Forgetting as a Writing Tool

Ideas are funny things. They come at random moments, and often prove to be so fragile they melt away the moment you take a good, hard look at them. While ideas aren’t worth much by themselves, they are the spark that can ignite the writing kindling and turn into a novel, so they’re kind of necessary. But anyone who’s tried to write a novel knows that ideas can be difficult to control—they’re slippery, and often prove more elusive than you’d like.

I’m not the first person to think of this, of course, but that doesn’t mean it’s not true: The best thing to do with an idea for a novel is to forget it immediately.

What Was I Saying?

It seems a little crazy at first, but it works, trust me. Your first instinct when you have what you think is a great idea is to capture it, to nail it down. If you don’t make some notes, you’ll lose it.

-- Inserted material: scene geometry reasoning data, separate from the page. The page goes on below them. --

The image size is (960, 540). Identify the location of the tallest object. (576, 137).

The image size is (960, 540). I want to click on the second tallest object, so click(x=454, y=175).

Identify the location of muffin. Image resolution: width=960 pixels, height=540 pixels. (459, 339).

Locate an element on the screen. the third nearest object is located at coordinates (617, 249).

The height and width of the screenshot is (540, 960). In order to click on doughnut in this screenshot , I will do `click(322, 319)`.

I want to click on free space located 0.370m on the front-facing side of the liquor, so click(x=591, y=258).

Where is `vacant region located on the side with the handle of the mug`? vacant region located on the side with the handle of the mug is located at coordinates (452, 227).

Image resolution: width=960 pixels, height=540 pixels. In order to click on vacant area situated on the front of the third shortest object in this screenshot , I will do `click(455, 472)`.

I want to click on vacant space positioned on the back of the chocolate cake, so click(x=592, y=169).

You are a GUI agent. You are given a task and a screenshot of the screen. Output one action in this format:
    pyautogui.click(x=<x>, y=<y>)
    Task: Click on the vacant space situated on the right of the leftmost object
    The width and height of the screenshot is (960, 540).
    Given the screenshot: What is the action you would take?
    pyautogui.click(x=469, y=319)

What happens then? Well, you work on it, develop it, and eventually—whether days or weeks or years later—you realize whether or not it’s really worth your time. And if it isn’t worth your time, then all that effort you just sank into it was a waste.

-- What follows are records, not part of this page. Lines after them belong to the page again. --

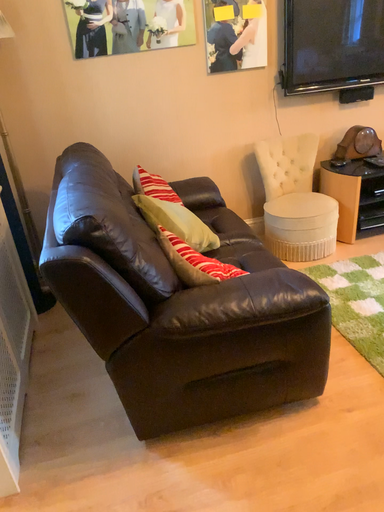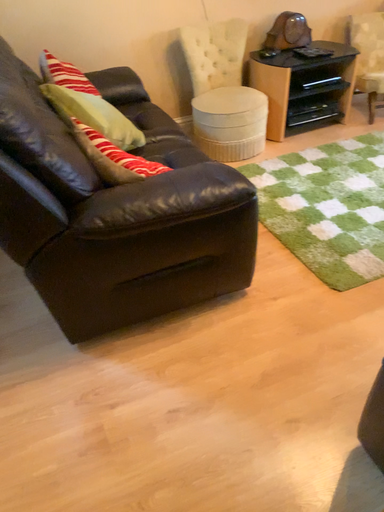 Question: How did the camera likely rotate when shooting the video?

Choices:
 (A) rotated left
 (B) rotated right

Answer: (B) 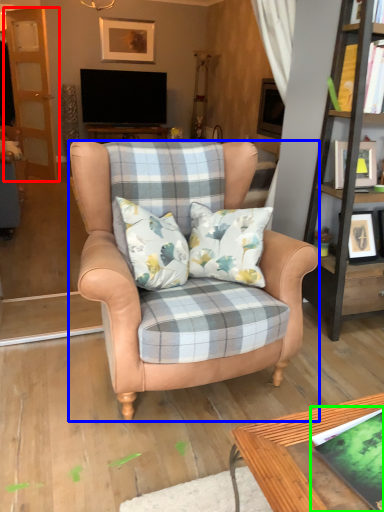 Question: Based on their relative distances, which object is nearer to screen door (highlighted by a red box)? Choose from chair (highlighted by a blue box) and book (highlighted by a green box).

Choices:
 (A) chair
 (B) book

Answer: (A)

What I’ve found to be true is that instead of trying to capture that idea, you should immediately try to forget it. Just put it out of your mind. Inevitably, the ideas that have real power behind them—the ideas that have the potential to be great books—will come back to you. A week, a month, a year later they’ll be triggered and you’ll remember them. What seems to happen in the mean time is that your subconscious continues to work on the idea, developing it and strengthening it. If the idea doesn’t come back to you, it very likely wasn’t worth your time.

I don’t have anything scientific to put behind this. In my experience when I jump on an idea immediately in a surfeit of enthusiasm, it usually goes nowhere. When I put it out of mind and it returns, it works.

Now, if you’ll excuse me, I have a heavy day of forgetting things and drinking beer to get back to.